In many cases the Normal distribution provides a very nice approximation of the Beta distribution.

In many cases the Normal distribution provides a very nice approximation of the Beta distribution.

As you can see, these two distributions are virtually indistinguishable.

The Normal Sum Theorem



Recall that the problem with adding Beta distributed random variables is that we have no nice way to get the PDF of for this new random variable representing their difference. Thankfully the Normal distirbution does not have this problem. Summing up two Normally distributed random variables leaves us with a new Normally distributed random variable with easy to compute mean and standard deviation.

The Normal sum theorem tells us that:

Given two, independent, normally distributed random variables:

$$A \sim \mathcal{N}(\mu_A,\sigma_A)$$
$$B \sim \mathcal{N}(\mu_b,\sigma_B)$$
The distribution of the sum of these variables is defined as:

$$A+B = \mathcal{N}(\mu_A +\mu_B,\sqrt{\sigma_A^2 + \sigma_B^2}$$
With this we have all the tools we need to revisit our original problem using Normal approximations!


The Normal approximation of our problem



Our Posterior pdf of A is \(\text{Beta}(3, 14)\), which means we can approximate it as:

$$\mathcal{N(\mu=0.18,\sigma=0.09)}$$

We can see how well (or not) this distribution approximates our posterior:

As we can see, with a low value for our total observations the Normal approximation is not that great

As we can see, with a low value for our total observations the Normal approximation is not that great

As we can see here this approximation is... okay. This is primarily because \(\alpha + \beta\) is still fairly small.

Nonetheless this is still the best tool we have for coming up with a nice approximation and we can ultimately compare the results of this approach with our Monte-Carlo approach.

For the posterior for B is \(\text{Beta}(4,12)\) so we will approximate it as:

$$\mathcal{N(\mu=0.33,\sigma=0.105)}$$

Finally we can come up with a Normal distirbution that represents all of the probabilities for B - A:

$$P(B-A) \approx \mathcal{N}(\mu_B -\mu_A,\sqrt{\sigma_B^2 + \sigma_A^2})$$
$$P(B-A) \approx \mathcal{N}(0.12,0.32)$$

Now let's compare this to what our sample distribution:

Our approximation for the PDF of the difference is pretty bad, but we only really care about P(B&gt;A) for this example.

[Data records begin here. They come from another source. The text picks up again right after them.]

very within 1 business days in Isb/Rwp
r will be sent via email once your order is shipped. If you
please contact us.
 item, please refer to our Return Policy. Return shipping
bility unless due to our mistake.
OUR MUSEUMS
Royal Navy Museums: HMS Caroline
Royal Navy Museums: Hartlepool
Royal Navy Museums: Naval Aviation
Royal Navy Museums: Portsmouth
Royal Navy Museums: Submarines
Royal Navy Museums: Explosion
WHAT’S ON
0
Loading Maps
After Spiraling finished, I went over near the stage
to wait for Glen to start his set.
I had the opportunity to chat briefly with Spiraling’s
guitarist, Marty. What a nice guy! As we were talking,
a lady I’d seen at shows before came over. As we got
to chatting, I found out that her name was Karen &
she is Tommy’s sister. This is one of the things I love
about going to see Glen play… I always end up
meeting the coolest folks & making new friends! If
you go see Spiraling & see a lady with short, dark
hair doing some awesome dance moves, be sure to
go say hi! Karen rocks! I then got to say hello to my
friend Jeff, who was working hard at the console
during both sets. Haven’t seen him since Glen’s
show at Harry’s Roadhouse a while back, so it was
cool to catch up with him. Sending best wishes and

Our approximation for the PDF of the difference is pretty bad, but we only really care about P(B>A) for this example.

Given that the approximation of A was not great, it's not surprising that this approximation for the distribution of the differences is not so good either. The ultimate test though is whether or not the probability is the same.

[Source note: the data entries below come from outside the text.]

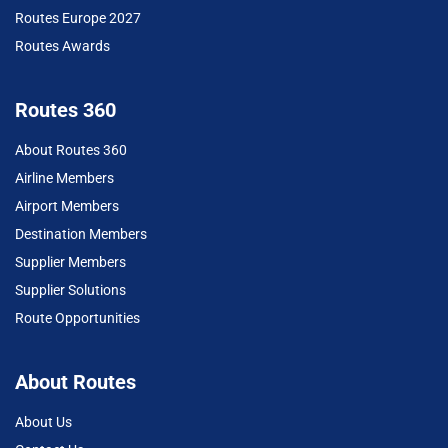
Routes Europe 2027
Routes Awards
Routes 360
About Routes 360
Airline Members
Airport Members
Destination Members
Supplier Members
Supplier Solutions
Route Opportunities
About Routes
About Us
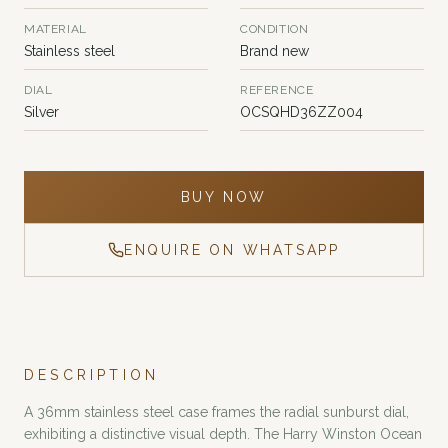
MATERIAL
CONDITION
Stainless steel
Brand new
DIAL
REFERENCE
Silver
OCSQHD36ZZ004
BUY NOW
ENQUIRE ON WHATSAPP
DESCRIPTION
A 36mm stainless steel case frames the radial sunburst dial,
exhibiting a distinctive visual depth. The Harry Winston Ocean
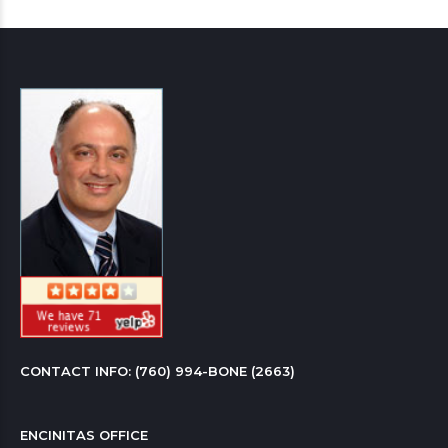
CONTACT INFO: 
(760) 994-BONE (2663)
ENCINITAS OFFICE
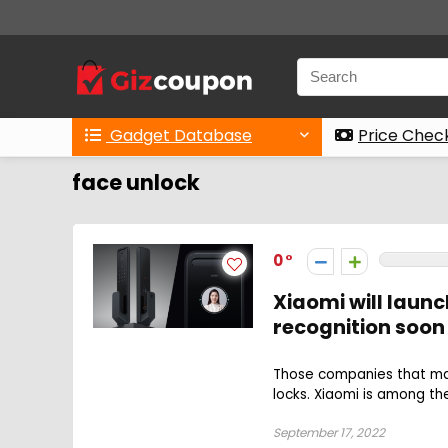
Gadget Database
Price Chec
face unlock
0
Xiaomi will laun
recognition soon
Those companies that ma
locks. Xiaomi is among th
September 17, 2022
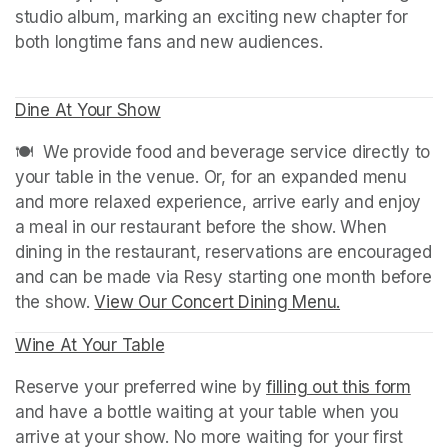
studio album, marking an exciting new chapter for 
Dine At Your Show
(opens in a new tab)
(opens in a new tab)
🍽️  We provide food and beverage service directly to 
your table in the venue. Or, for an expanded menu 
and more relaxed experience, arrive early and enjoy 
a meal in our restaurant before the show. When 
dining in the restaurant, reservations are encouraged 
and can be made via Resy starting one month before 
the show. 
View Our Concert Dining Menu.
(opens in a n
Wine At Your Table
(opens in a new tab)
Reserve your preferred wine by 
filling out this form
(ope
and have a bottle waiting at your table when you 
arrive at your show. No more waiting for your first 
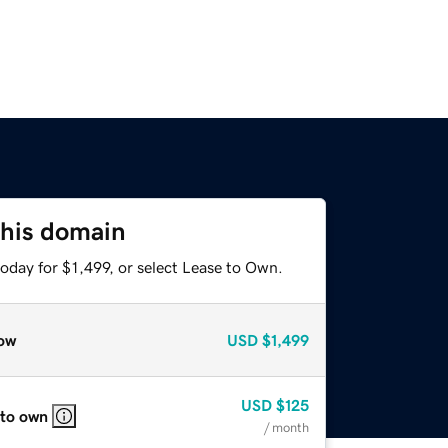
this domain
oday for $1,499, or select Lease to Own.
ow
USD
$1,499
USD
$125
 to own
/ month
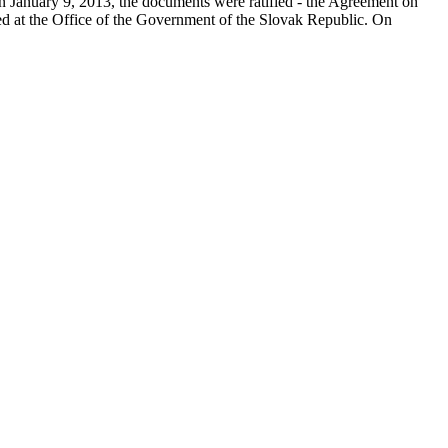
on January 9, 2013, the documents were ratified - the Agreement on
ed at the Office of the Government of the Slovak Republic. On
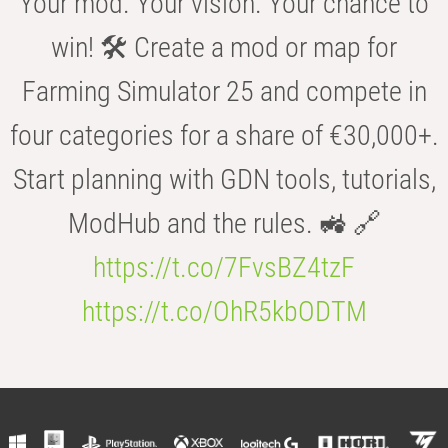
Your mod. Your vision. Your chance to
win! 🛠️ Create a mod or map for
Farming Simulator 25 and compete in
four categories for a share of €30,000+.
Start planning with GDN tools, tutorials,
ModHub and the rules. 🚜 🔗
https://t.co/7FvsBZ4tzF
https://t.co/OhR5kbODTM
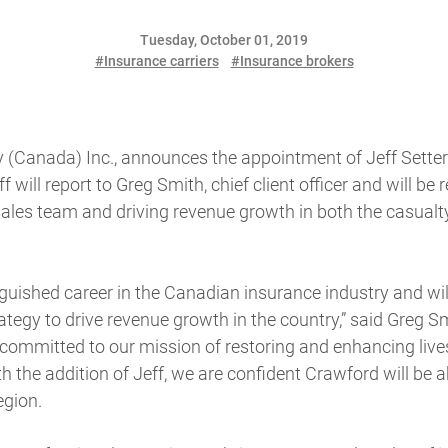
Tuesday, October 01, 2019
#Insurance carriers
#Insurance brokers
Canada) Inc., announces the appointment of Jeff Setter
f will report to Greg Smith, chief client officer and will be 
sales team and driving revenue growth in both the casualt
nguished career in the Canadian insurance industry and wil
tegy to drive revenue growth in the country,” said Greg Sm
re committed to our mission of restoring and enhancing liv
 the addition of Jeff, we are confident Crawford will be a
egion.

The benefit of all this approximation work is that we can come up with a clean integration for this. We'll use R's integrate function for this but pnorm would work as well (if you wanted you can even z-normalize it and look it up in an old probability book!).

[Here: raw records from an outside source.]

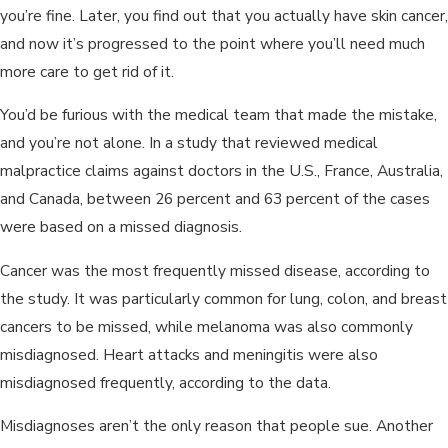
you’re fine. Later, you find out that you actually have skin cancer,
and now it’s progressed to the point where you’ll need much
more care to get rid of it.
You’d be furious with the medical team that made the mistake,
and you’re not alone. In a study that reviewed medical
malpractice claims against doctors in the U.S., France, Australia,
and Canada, between 26 percent and 63 percent of the cases
were based on a missed diagnosis.
Cancer was the most frequently missed disease, according to
the study. It was particularly common for lung, colon, and breast
cancers to be missed, while melanoma was also commonly
misdiagnosed. Heart attacks and meningitis were also
misdiagnosed frequently, according to the data.
Misdiagnoses aren’t the only reason that people sue. Another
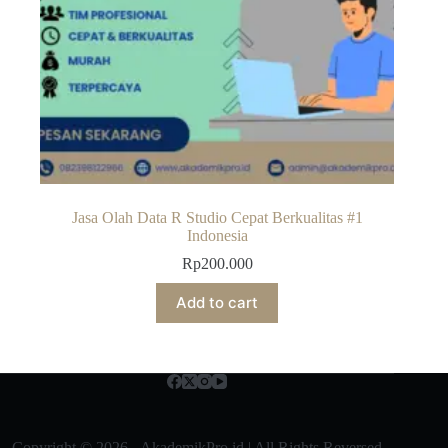
Jasa Olah Data R Studio Cepat Berkualitas #1
Indonesia
Rp
200.000
Add to cart
Copyright © 2026 - AkademikPro.id | All Rights Reversed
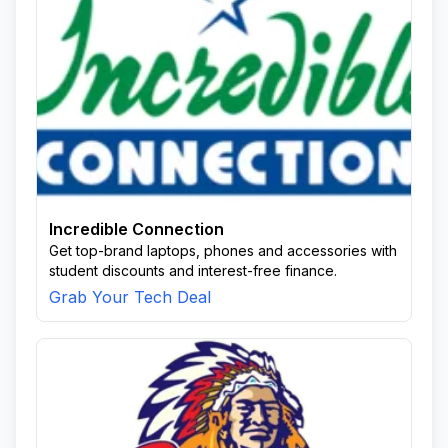
Incredible Connection
Get top-brand laptops, phones and accessories with
student discounts and interest-free finance.
Grab Your Tech Deal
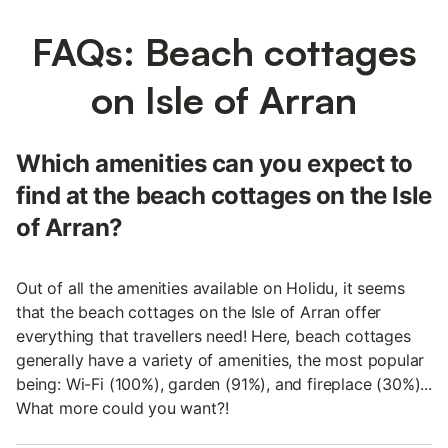
FAQs: Beach cottages
on Isle of Arran
Which amenities can you expect to
find at the beach cottages on the Isle
of Arran?
Out of all the amenities available on Holidu, it seems
that the beach cottages on the Isle of Arran offer
everything that travellers need! Here, beach cottages
generally have a variety of amenities, the most popular
being: Wi-Fi (100%), garden (91%), and fireplace (30%)...
What more could you want?!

integrate(function(x) dnorm(x,mean=0.12,sd=0.32),0,1)

We get a probability of 0.64, which considering how rough our approximations are, is pretty close. So as long as the technique is being used for estimate such as "probability of improvement" it's a pretty good trick. As the number of observations grows the difference between the Monte-Carlo integration and the Normal approximation will become very small. Still we can see that the Monte-Carlo approach is our most honest representation of the solution.


Conclusion

The case of the "Bayesian A/B Test" is pretty much the simplest example one can come up with for a real world Bayesian Hypothesis test. What fascinates me about this is that even in this straight forward example the mathematical details are surprisingly complicated. The is especially surprising given that the full implementation of this test in R is just 4 lines of code that provide a pretty good intuition for what's going on. When first building this test, it’s not even obvious that you’re doing any real math (but you most certainly are).

It may be tempting to blame the complexity of the details of Bayesian methods, but it's important to realize that when we are taught the beauty of calculus and analytical methods we are often limited to a relatively small set of problems that map well to the solutions of calc 101. When trying to solve real world problems mathematically complex problems pop up everywhere and analytical solutions either escape or fail us.